Quantitative characterization of the brain in neurodegenerative diseases, such as Alzheimer disease (AD), has been performed using cortical and hippocampal segmentation and visualized on magnetic resonance imaging (MRI). For brain imaging, statistical parametric mapping and FreeSurfer have been widely used [5]. Recently, image data with processing techniques and deep learning methods have been used for research in various ways. Studies based on convolutional neural networks (CNNs) have mainly focused on deep learning using medical images [6–8]. These methods perform well in detecting brain tumors and stroke lesion segmentation [9,10]. In dementia, factors such as segmentation, gray matter (GM) tissue maps, and cortical thickness, have high predictive value in AD. Therefore, determining how segmentation can be improved is critical to achieving accurate clinical decisions. Deep learning analysis of MRI can potentially assist in detecting biomarkers before the appearance of dementia symptoms which can help clinicians determine a confirmatory diagnosis. In addition, image biomarkers can be utilized for disease assessment, differential diagnosis, monitoring, and treatment [11]. However, obtaining a sufficient number of medical images for artificial intelligence (AI) learning is difficult. Furthermore, the AI models may have low performance if the images utilized for learning are acquired using different procedures and scanners at multiple institutions with insufficient variability in resolution, noise, and tissue appearance [12,13].

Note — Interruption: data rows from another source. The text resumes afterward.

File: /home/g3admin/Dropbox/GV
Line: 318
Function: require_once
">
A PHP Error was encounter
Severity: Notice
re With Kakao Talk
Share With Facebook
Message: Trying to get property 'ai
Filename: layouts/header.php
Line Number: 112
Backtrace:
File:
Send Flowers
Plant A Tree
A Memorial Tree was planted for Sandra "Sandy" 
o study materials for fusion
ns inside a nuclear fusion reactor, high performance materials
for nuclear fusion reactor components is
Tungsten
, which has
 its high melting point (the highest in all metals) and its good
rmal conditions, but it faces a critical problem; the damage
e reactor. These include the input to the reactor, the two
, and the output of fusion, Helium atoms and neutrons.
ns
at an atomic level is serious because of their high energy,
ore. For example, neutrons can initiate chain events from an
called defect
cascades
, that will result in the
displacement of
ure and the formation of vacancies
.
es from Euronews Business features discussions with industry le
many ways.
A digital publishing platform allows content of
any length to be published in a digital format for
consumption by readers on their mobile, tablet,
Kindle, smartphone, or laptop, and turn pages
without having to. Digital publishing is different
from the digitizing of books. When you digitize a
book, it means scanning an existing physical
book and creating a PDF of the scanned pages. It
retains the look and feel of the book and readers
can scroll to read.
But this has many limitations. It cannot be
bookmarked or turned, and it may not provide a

To address these issues, images should be standardized with preprocessing methods, such as brain registration, warping, and voxel-based morphometry [14–16]. In addition, data augmentation, which increases the sample responsiveness of a model, can be applied [17–19]. However, verifying whether an AI model exhibits satisfactory performance before implementing these methods is difficult. Therefore, we developed a system that complements model performance using preliminary indicators. The preindex system used in this study includes GM as the detection object and white matter (WM) as the preindicator.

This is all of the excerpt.